Pawnee’s small-town rivalry is as adorable as it is unjustified
One week a month, Watch This offers television recommendations inspired by the week’s new releases or premieres. This week: In honor of the return of Fox’s Wayward Pines, our favorite episodes about weird towns.
Parks And Recreation, “Eagleton” (Season three, episode 12; originally aired 5/5/2011)
Small-town rivalries are a time-honored tradition in TV, from Springfield and Shelbyville to that one-off Veronica Mars episode where Veronica poses as “Betty” at another school. In real life, neighboring towns are usually pretty similar, but Parks And Recreation’s Pawnee is a special case: Neighboring Eagleton is better in nearly every measurable way.
This is most obvious in “Eagleton,” an episode from the show’s stellar third season. Leslie Knope (Amy Poehler) has a lot to overcome with her hometown pride, given that Pawnee’s residents are a strange, often spiteful lot. Nothing gets to her quite as much as Eagleton, which was founded by wealthy Pawneeans who evacuated because of Pawnee’s unpleasant smell and untenable soil. Searching for ways to justify the rivalry, the perpetually honest Leslie angrily describes the situation: “Pawneeans are just as good as Eagletonians, although we are on average several inches shorter and 80 pounds heavier.” And later, “Their people are not inherently better than our people. The only thing they beat us in is life expectancy, beauty pageants, and average income.”
Even their public forums are a massive improvement on Pawnee’s. While Leslie regularly interacts with people with such brilliant solutions as “arson,” the Eagleton forum takes place at a beautiful event space with valet parking, gift bags (each with an iPod touch), a crepe stand, and most cruelly, applause after everyone finishes speaking. Leslie’s lucky if her meetings don’t end with angry chants.
The episode also introduces Leslie’s Eagleton parks department counterpart, the insufferable Lindsay Carlisle Shay (played with the utmost ridiculousness by Parker Posey), who was formerly Leslie’s friend and a Pawnee resident. Given the importance that Leslie places on friendship (the other plot in the episode is her elaborate plan to give her boss, Ron, played by Nick Offerman, the perfect birthday gift), this betrayal particularly stings. The battle over a new fence blocking Pawnee kids from a fancy Eagleton park ends with a fight in a garbage pile and Leslie spending a night in the Eagleton jail, where she suffers through maple scones, knit blankets, and herbal tea.

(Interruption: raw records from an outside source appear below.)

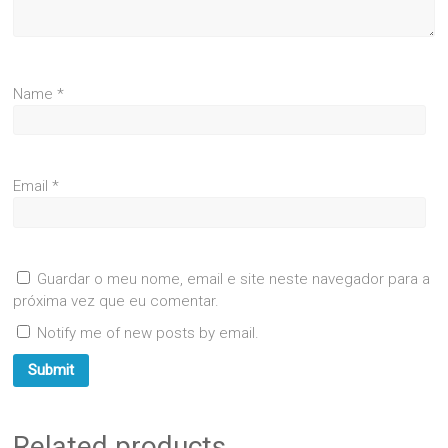
Name
*
Email
*
Guardar o meu nome, email e site neste navegador para a
próxima vez que eu comentar.
Notify me of new posts by email.
Related products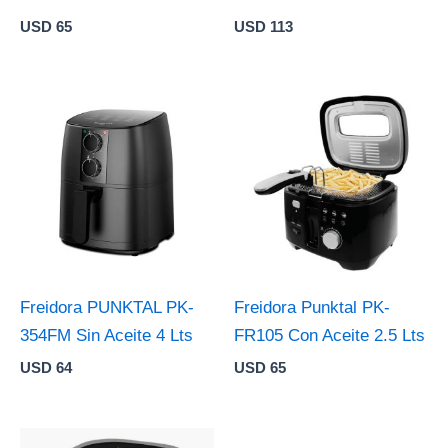
USD
65
USD
113
Freidora PUNKTAL PK-
Freidora Punktal PK-
354FM Sin Aceite 4 Lts
FR105 Con Aceite 2.5 Lts
USD
64
USD
65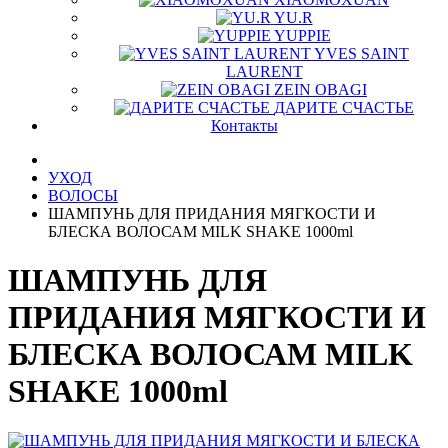
YU.R
YUPPIE
YVES SAINT
LAURENT
ZEIN OBAGI
ДАРИТЕ СЧАСТЬЕ
Контакты
УХОД
ВОЛОСЫ
ШАМПУНЬ ДЛЯ ПРИДАНИЯ МЯГКОСТИ И
БЛЕСКА ВОЛОСАМ MILK SHAKE 1000ml
ШАМПУНЬ ДЛЯ
ПРИДАНИЯ МЯГКОСТИ И
БЛЕСКА ВОЛОСАМ MILK
SHAKE 1000ml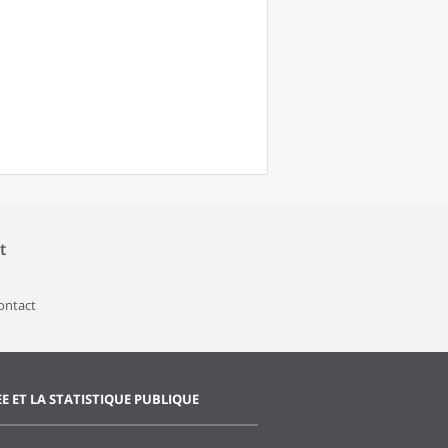
t
contact
EE ET LA STATISTIQUE PUBLIQUE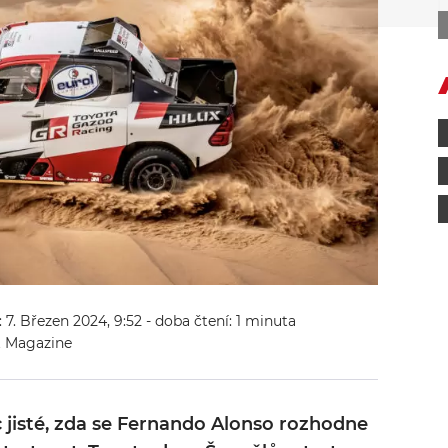
: 7. Březen 2024, 9:52
- doba čtení: 1 minuta
t Magazine
 jisté, zda se Fernando Alonso rozhodne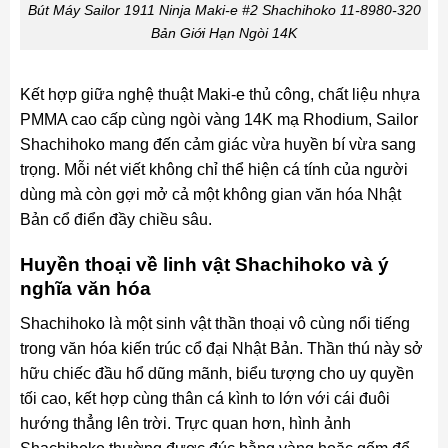
Bút Máy Sailor 1911 Ninja Maki-e #2 Shachihoko 11-8980-320
Bản Giới Hạn Ngòi 14K
Kết hợp giữa nghệ thuật Maki-e thủ công, chất liệu nhựa
PMMA cao cấp cùng ngòi vàng 14K mạ Rhodium, Sailor
Shachihoko mang đến cảm giác vừa huyền bí vừa sang
trọng. Mỗi nét viết không chỉ thể hiện cá tính của người
dùng mà còn gợi mở cả một không gian văn hóa Nhật
Bản cổ điển đầy chiều sâu.
Huyền thoại về linh vật Shachihoko và ý
nghĩa văn hóa
Shachihoko là một sinh vật thần thoại vô cùng nổi tiếng
trong văn hóa kiến trúc cổ đại Nhật Bản. Thần thú này sở
hữu chiếc đầu hổ dũng mãnh, biểu tượng cho uy quyền
tối cao, kết hợp cùng thân cá kình to lớn với cái đuôi
hướng thẳng lên trời. Trực quan hơn, hình ảnh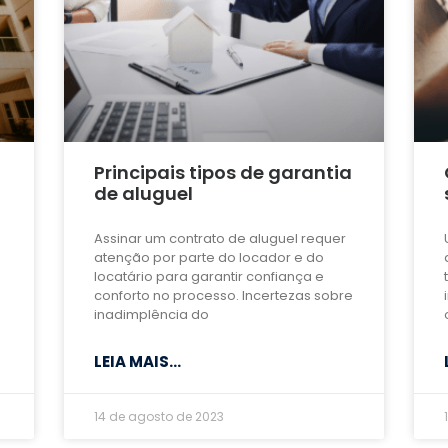
Principais tipos de garantia
de aluguel
Assinar um contrato de aluguel requer
atenção por parte do locador e do
locatário para garantir confiança e
conforto no processo. Incertezas sobre
inadimplência do
LEIA MAIS...
14 de agosto de 2023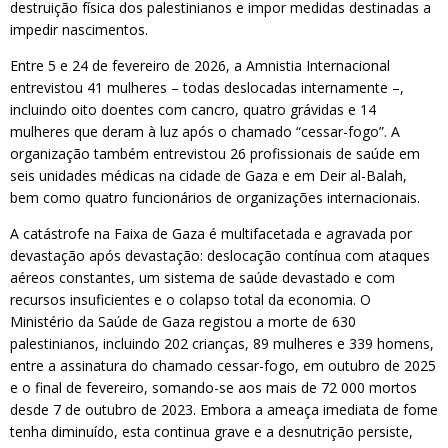
destruição física dos palestinianos e impor medidas destinadas a
impedir nascimentos.
Entre 5 e 24 de fevereiro de 2026, a Amnistia Internacional
entrevistou 41 mulheres – todas deslocadas internamente –,
incluindo oito doentes com cancro, quatro grávidas e 14
mulheres que deram à luz após o chamado “cessar-fogo”. A
organização também entrevistou 26 profissionais de saúde em
seis unidades médicas na cidade de Gaza e em Deir al-Balah,
bem como quatro funcionários de organizações internacionais.
A catástrofe na Faixa de Gaza é multifacetada e agravada por
devastação após devastação: deslocação contínua com ataques
aéreos constantes, um sistema de saúde devastado e com
recursos insuficientes e o colapso total da economia. O
Ministério da Saúde de Gaza registou a morte de 630
palestinianos, incluindo 202 crianças, 89 mulheres e 339 homens,
entre a assinatura do chamado cessar-fogo, em outubro de 2025
e o final de fevereiro, somando-se aos mais de 72 000 mortos
desde 7 de outubro de 2023. Embora a ameaça imediata de fome
tenha diminuído, esta continua grave e a desnutrição persiste,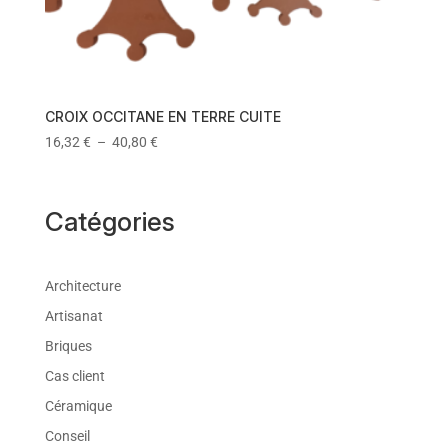
CROIX OCCITANE EN TERRE CUITE
16,32
€
–
40,80
€
Catégories
Architecture
Artisanat
Briques
Cas client
Céramique
Conseil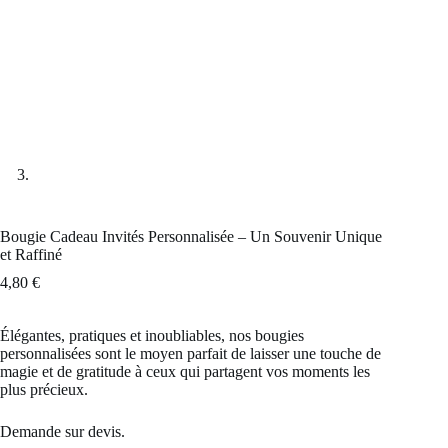
Bougie Cadeau Invités Personnalisée – Un Souvenir Unique
et Raffiné
4,80
€
Élégantes, pratiques et inoubliables, nos bougies
personnalisées sont le moyen parfait de laisser une touche de
magie et de gratitude à ceux qui partagent vos moments les
plus précieux.
Demande sur devis.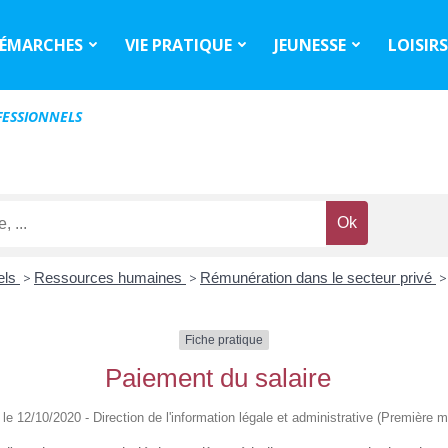
ÉMARCHES
VIE PRATIQUE
JEUNESSE
LOISIR
ESSIONNELS
els
>
Ressources humaines
>
Rémunération dans le secteur privé
>
Fiche pratique
Paiement du salaire
é le 12/10/2020 - Direction de l'information légale et administrative (Première mi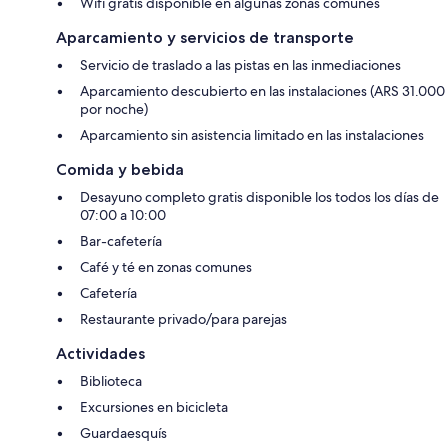
Wifi gratis disponible en algunas zonas comunes
Aparcamiento y servicios de transporte
Servicio de traslado a las pistas en las inmediaciones
Aparcamiento descubierto en las instalaciones (ARS 31.000
por noche)
Aparcamiento sin asistencia limitado en las instalaciones
Comida y bebida
Desayuno completo gratis disponible los todos los días de
07:00 a 10:00
Bar-cafetería
Café y té en zonas comunes
Cafetería
Restaurante privado/para parejas
Actividades
Biblioteca
Excursiones en bicicleta
Guardaesquís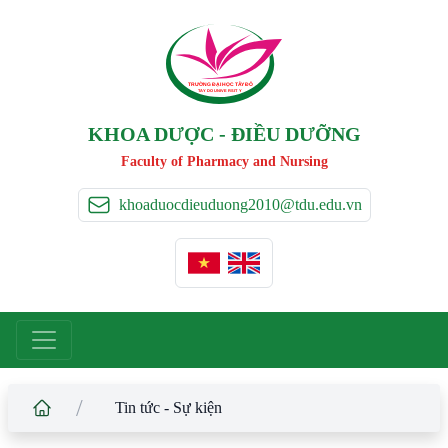
TRƯỜNG ĐẠI HỌC TÂ
Y
 ĐÔ
T
A
Y
 DO UNIVERSIT
Y
KHOA DƯỢC - ĐIỀU DƯỠNG
Faculty of Pharmacy and Nursing
khoaduocdieuduong2010@tdu.edu.vn
/
Tin tức - Sự kiện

This being the incurably optimistic world of Parks And Recreation, we do learn the one thing Pawnee has that Eagleton doesn’t: namely, Leslie Knope herself. There’s no way anyone in Eagleton would go to the effort that Leslie does any time she can improve life in Pawnee. There’s Ron’s birthday surprise, which involves a room to himself, a plateful of steak, and some manly movies, but there’s also a solution to the fence problem, and one that involves very little financial input from the perpetually cash-strapped Pawnee. Noting that wealthy Eagleton has, naturally, installed a beautiful fence instead of a merely functional one, Leslie turns the Pawnee side into a pretty sweet baseball field and whiffle ball league that’s so fun that even the Eagleton kids want to join. If later seasons depict Leslie as perhaps inhumanly competent, “Eagleton” just shows a clever, determined woman coming up with workable solutions to the problems faced by one scrappy, lovably eccentric town.
Availability: “Eagleton” and the whole Parks And Recreation series is available on Netflix.